时间:2014-11-02 21:03:17      阅读:179      评论:0      收藏:0      [点我收藏+]

标签:容斥原理

http://acm.hdu.edu.cn/showproblem.php?pid=4059


定义S = 1^4 + 2^4 + 3^4+.....+n^4,现在减去与n互质的数的4次方,问共减少了多少。


容斥原理,可以先把与n不互质的数的4次方求出来。那就先对n进行质因子分解,对质因子的组合运用容斥原理,质因子个数为奇数就加,偶数就减。
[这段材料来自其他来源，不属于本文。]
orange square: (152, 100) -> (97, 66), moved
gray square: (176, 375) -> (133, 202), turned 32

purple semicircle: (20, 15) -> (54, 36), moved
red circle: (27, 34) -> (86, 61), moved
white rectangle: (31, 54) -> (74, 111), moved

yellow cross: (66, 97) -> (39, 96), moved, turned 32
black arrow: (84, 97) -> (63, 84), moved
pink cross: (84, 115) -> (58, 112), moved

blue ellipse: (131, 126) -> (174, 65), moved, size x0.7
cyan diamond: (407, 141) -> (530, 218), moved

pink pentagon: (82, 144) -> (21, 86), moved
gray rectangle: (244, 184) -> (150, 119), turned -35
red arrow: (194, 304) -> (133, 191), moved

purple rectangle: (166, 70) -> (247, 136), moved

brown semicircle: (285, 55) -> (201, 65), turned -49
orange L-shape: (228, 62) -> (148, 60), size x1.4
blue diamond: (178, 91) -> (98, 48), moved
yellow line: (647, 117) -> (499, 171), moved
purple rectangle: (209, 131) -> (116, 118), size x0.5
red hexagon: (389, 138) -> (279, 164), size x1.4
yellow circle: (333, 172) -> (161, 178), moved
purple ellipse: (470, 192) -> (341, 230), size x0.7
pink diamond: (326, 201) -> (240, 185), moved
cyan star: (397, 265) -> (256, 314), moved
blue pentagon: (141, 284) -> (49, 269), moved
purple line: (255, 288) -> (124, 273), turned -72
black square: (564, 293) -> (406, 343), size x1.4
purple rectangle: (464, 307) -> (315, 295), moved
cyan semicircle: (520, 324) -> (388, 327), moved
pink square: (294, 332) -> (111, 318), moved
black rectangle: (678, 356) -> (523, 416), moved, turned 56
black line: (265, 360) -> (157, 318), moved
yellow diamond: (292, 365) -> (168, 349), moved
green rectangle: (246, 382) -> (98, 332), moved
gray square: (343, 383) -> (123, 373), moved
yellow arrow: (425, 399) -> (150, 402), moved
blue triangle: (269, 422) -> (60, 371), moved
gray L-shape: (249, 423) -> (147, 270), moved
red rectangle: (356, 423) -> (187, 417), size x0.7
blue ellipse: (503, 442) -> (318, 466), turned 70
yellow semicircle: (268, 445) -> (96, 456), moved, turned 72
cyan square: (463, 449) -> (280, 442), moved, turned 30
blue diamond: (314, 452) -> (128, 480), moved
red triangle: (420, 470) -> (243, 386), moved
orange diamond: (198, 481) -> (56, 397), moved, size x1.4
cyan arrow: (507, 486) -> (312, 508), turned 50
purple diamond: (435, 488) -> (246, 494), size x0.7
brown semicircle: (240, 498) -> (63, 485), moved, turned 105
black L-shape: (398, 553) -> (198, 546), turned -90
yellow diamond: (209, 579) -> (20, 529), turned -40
其实与求[1,n]内与n互质的数的个数类似,该题重点是计算,防止乘法溢出。


对于求解1^4 + 2^4 + 3^4+.....+n^4,可以先类比1^2+2^2+...+n^2的求法,那么求4次方,

首先(n+1)^5= n^5 + 5*n^4 + 10*n^3 + 10*n^2 + 5*n^1 + 1.

那么2^5 = (1+1)^5 = 1^5 + 5*1^4 + 10*1^3 + 10*1^2 + 5*1^1 + 1.

3^5 = (2+1)^5 = 2^5 + 5*2^4 + 10*2^3 + 10*2^2 + 5*2^1 + 1.

........

........

(n+1)^5 = n^5 + 5*n^4 + 10*n^3 + 10*n^2 + 5*n^1 + 1.

将上述所有等式相加,两边抵消相同项,得到(n+1)^5 = 5*(1^4+2^4+……n^4)+10*(1^3+2^3+……+n^3)+10*(1^2+2^2+……+n^2)+5*(1+2+……+n)+n+1,

1^3+2^3+……+n^3 = (n+1)^2*n^2/4和1^2+2^2+……+n^2 = (n*(n+1)*(2*n+1))/6带入上式,化简得到:

1^4+2^4+……n^4 = (n*(n+1)*(2n+1)*(3*n*n+3*n-1))/30。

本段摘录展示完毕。